Au point de vue général, c’est la combinaison, dans une mesure heureuse, de l’annotation critique proprement dite et de l’interprétation littéraire. M. Benoist, déjà dans son Virgile, en empruntant aux Allemands toute la rigueur de leurs méthodes philologiques, ne s’était pourtant pas abstenu, comme ils le font trop systématiquement, de venir quelquefois au secours du lecteur. Ces éditions savantes, qui ne contiennent que le texte, avec ses variæ lectiones au bas de la page, les testimonia des grammairiens et des polygraphes quelquefois, et d’ailleurs pas une seule note, — je ne dirai pas que je crains, car au contraire je m’en réjouis, — elles ne seront jamais françaises. Ici, dans son Commentaire de Catulle, et presque plus généreusement que dans l’annotation de son Virgile, M. Benoist n’a rien négligé de ce qui pouvait aider à l’entière intelligence du texte, non pas même, de loin en loin, quelques mots pour guider l’admiration ; et, puisqu’il n’a pas dédaigné de faire au goût français cette juste concession, nous lui passerons en retour le nombre, pour ne pas dire l’excès de ses variantes. Car j’avoue modestement, et dussé-je être mis au ban des philologues, que je ne comprends pas bien la raison de tant de variantes.
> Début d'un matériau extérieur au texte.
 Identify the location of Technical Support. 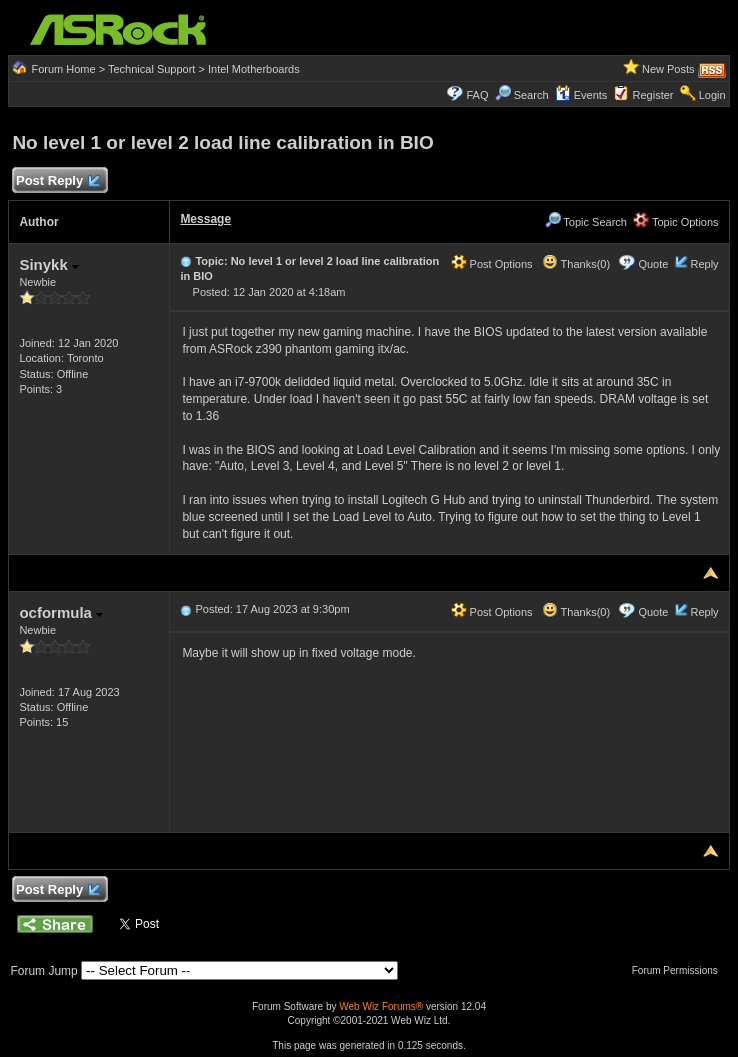 (151, 69).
Puisqu’en effet la détermination du texte auquel on s’arrête a pour base une classification des manuscrits entre eux et la construction, comme on dit, d’un archétype dont tous les autres ne seraient qu’autant d’épreuves plus ou moins adultérées, il semble que, si l’on se bornait à discuter les leçons vraiment importantes, en négligeant celles qui ne sont peut-être que les fautes d’un scribe ignorant, on pourrait singulièrement alléger l’annotation critique proprement dite. Mais les éditeurs ont sans doute leurs motifs ; et ce ne sont pas là nos affaires. — À un point de vue plus particulier, il nous a paru que dans ce Commentaire les observations relatives à la métrique latine tenaient une assez large place[1]. Est-il besoin d’en

  1. On consultera sur ces questions de métrique, trop négligées en France, et qui sont cependant des plus intéressantes, les deux opuscules récens : Métrique grecque et latine, par M. L. Müller, traduit de l’allemand par M. Legouëz, et précédé d’une spirituelle et instructive introduction de M. E. Benoist ; et les Mètres lyriques d’Horace, par M. H. Schiller, traduit de l’allemand par M. O. Riemann, et augmenté, par le même, d’une courte et substantielle dissertation sur les rapporta de la musique et de la métrique. 2 vol. in-32 ; Paris, 1882 et 1883 ; Klincksieck.